### Given records
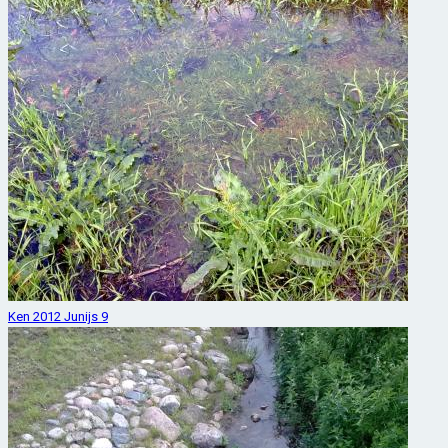
Ken 2012 Junijs 9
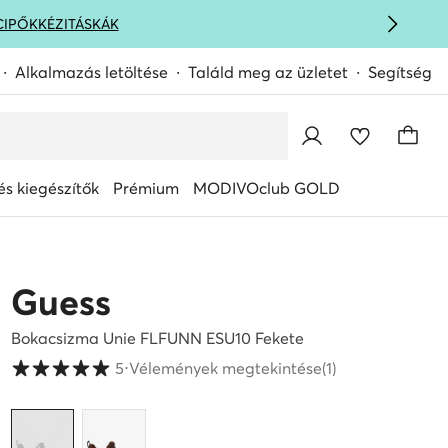
CIPŐK
KÉZITÁSKÁK
Alkalmazás letöltése
Találd meg az üzletet
Segítség
s kiegészítők
Prémium
MODIVOclub GOLD
Guess
Bokacsizma Unie FLFUNN ESU10 Fekete
Vásárlói értékelések 1-5 skálán
5
⋅
Vélemények megtekintése
(1)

### Task goal
Reproduce the whole listing above word for word, dropping each image.

### Response
Ken 2012 Junijs 9
CIPŐK
KÉZITÁSKÁK
Alkalmazás letöltése
Találd meg az üzletet
Segítség
s kiegészítők
Prémium
MODIVOclub GOLD
Guess
Bokacsizma Unie FLFUNN ESU10 Fekete
Vásárlói értékelések 1-5 skálán
5
⋅
Vélemények megtekintése
(1)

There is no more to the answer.